As stated before, Roche will act as a Data Controller for certain Processing activities, in particular activities related to security, integrity and availability of the Floodlight MS services, adherence to regulatory requirements as a legal manufacturer of the Floodlight MS application, the improvement of the Floodlight MS services, compliance related matters and legitimate requests from authorities, courts and other governmental institutions.

Will Roche Use My Personal Information for Marketing Purposes? We will not use, sell or transfer your Personal Information for marketing purposes unless we obtain your express consent for this in accordance with applicable laws. We will still send you important information about the App, any updates or changes in functionality that may affect your use of the App, as well as legal and regulatory notices, when required.

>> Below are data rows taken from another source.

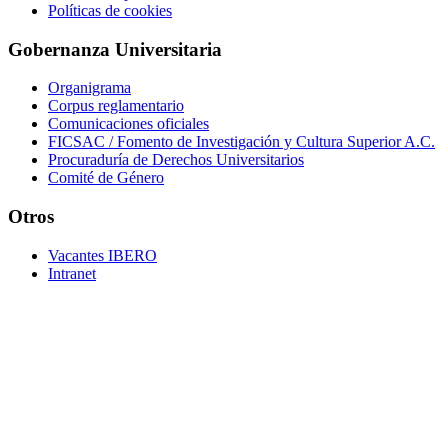
Políticas de cookies
Gobernanza Universitaria
Organigrama
Corpus reglamentario
Comunicaciones oficiales
FICSAC / Fomento de Investigación y Cultura Superior A.C.
Procuraduría de Derechos Universitarios
Comité de Género
Otros
Vacantes IBERO
Intranet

How Will Roche Share My Personal Information with Others? We do not sell your Personal Information. Roche shall only share your Personal Information with Roche Customers, Roche Affiliates involved in the provision of services, our third-party service provider(s), for legal reasons, to facilitate your use of the App, or as requested by you. To the extent we rely on third-party service providers for the processing of Floodlight MS data, we will only do so after signing relevant agreements that ensure full compliance with applicable data protection laws and regulations (e.g., such as Business Associate Agreements under US HIPAA, or a Data Processing Agreements under EU GDPR). The following sections explain in more detail when and why we share your information.

Roche Will Share Your Personal Information with Your Healthcare Provider. When you register your App account by using a code provided by the Roche Customer, your account will be connected to your HCP, the Roche Customer. Your Personal Information, your data, and medical status will be available to your HCP via the App, and your HCP will act as the primary Data Controller in relation to such data.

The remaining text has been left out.